In September 1957, head keeper Raymond Ringer went on vacation, leaving assistant keeper Ronald MacIsaac and a sixteen-year old temporary keeper to care for the station. The sixteen-year-old attempted to start the kitchen range by dousing what he thought were cold coals in the stove with kerosene. The coals turned out to be quite live, and the kerosene exploded into a ball of fire that caught his clothes and the kitchen on fire. Acting head keeper MacIsaac rushed to the scene of the explosion, grabbed a blanket of a nearby bed, and wrapped it around the young assistant to extinguish the flames. As the double dwelling was now on fire, MacIsaac hurried to his half of the duplex to usher his wife and children safety. He had to use a ladder to reach some of the children, who were trapped upstairs. Not long after the last child reached the ground, the entire roof of the dwelling collapsed.

Jim Trim and Charles Wadden, two fishermen who lived on the island, braved heavy seas and forty-knot winds to transport the two badly burned keepers to Main- à-Dieu, from where they were then transported to the hospital in Sydney. The sixteen-year-old substitute keeper died two days later from his burns. Keeper MacIsaac’s arms and hands were badly burned, but he made a full recovery.

Jim Trim returned to the island to care for the light until other personnel could be assigned to the station. The Coast Guard ship Lady Laurier was soon dispatched to the island to convert part of the fog-alarm building into temporary accommodations for the keeper and his assistant.

Two one-and-half-storey dwellings were completed for the keepers in 1959. A third dwelling of the same design was added in 1964. Two diesel generators were installed at the station in 1963, allowing an airport beacon powered by a 1,000-watt be installed atop the skeletal tower.
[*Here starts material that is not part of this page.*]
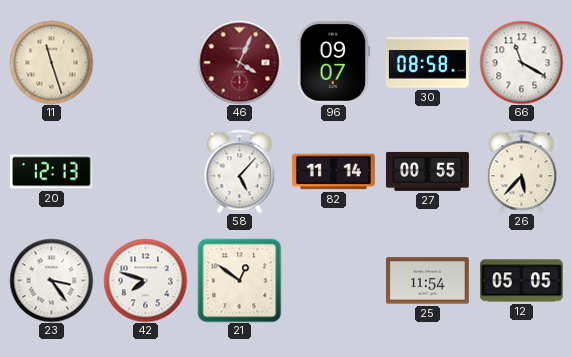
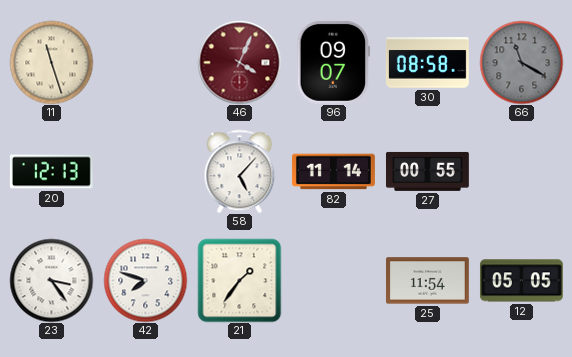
66 dial: white -> grey
26: 5:37 -> none
21: 12:51 -> 1:36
In July 1971, an electric foghorn replaced the diaphone, and the following year, the station was downgraded to a two-keeper operation. Declared surplus in March 1977, the spare dwelling was subsequently sold and removed from the station.

The current lighthouse was completed in 1981, and was built to house all of the station’s necessary navigational equipment. Three diesel generators and a workshop were found on the first floor, while the second floor contained the fog-alarm equipment and supplies in case anyone was stranded on the island. Switch boxes and equipment for monitoring the light were located on the third floor, and above this was the watch room and the lantern room.

Robert and Gerry Spears arrived on Scatarie Island in 1985, after having spent many years on Flint Island and some time on Sable Island. They ended up being the island’s last permanent residents as they witnessed the de-staffing of the station in 1987. More than a dozen fishermen and their families had once called Scatarie Island home. At one time, the island had a school, church, and post office, besides lighthouses on both its east and west ends. The last fishermen left in 1957, leaving the keepers alone on the island.

On September 20, 2011, the MV Miner, a former Great Lakes shipping vessel, broke free of its towing line in rough seas and ran aground on Scatarie Island. A tug was towing the Miner to Aliaga, Turkey, where she was to be scrapped. Immediate efforts to free the vessel were unsuccessful, and it wasn’t until just before the one-year anniversary of the stranding that New York-based Bennington Group arrived on the island to cut up and remove the wreckage.

Keepers: James Dodd (1839 – 1855), Edmund S. Dodd (1855 – 1861), John McLean (1861 – 1875), James W. Brown (1875 – 1892), John McDonald (1892 – 1897), John T. Martell (1897 – 1912), James Nearing (1912 – 1927), W.A. Martell (1927 – at least 1937), James R. Parson (1948 – 1951), Raymond Ringer (at least 1957), Bill Ringer (1960 – 1964), James Rogers (1967 – ), Murray Rolfe (1970s), Robert Spears (1985 – 1987).

Engineer: Malcolm Ferguson (1881 – 1886).

References

  1. Journal of the House of Assembly of the Province of Nova Scotia, various years.
  2. Annual Report of the Department of Marine and Fisheries, various years.
  3. Lighthouses & Lights of Nova Scotia, E.H. Rip Irwin, 2003.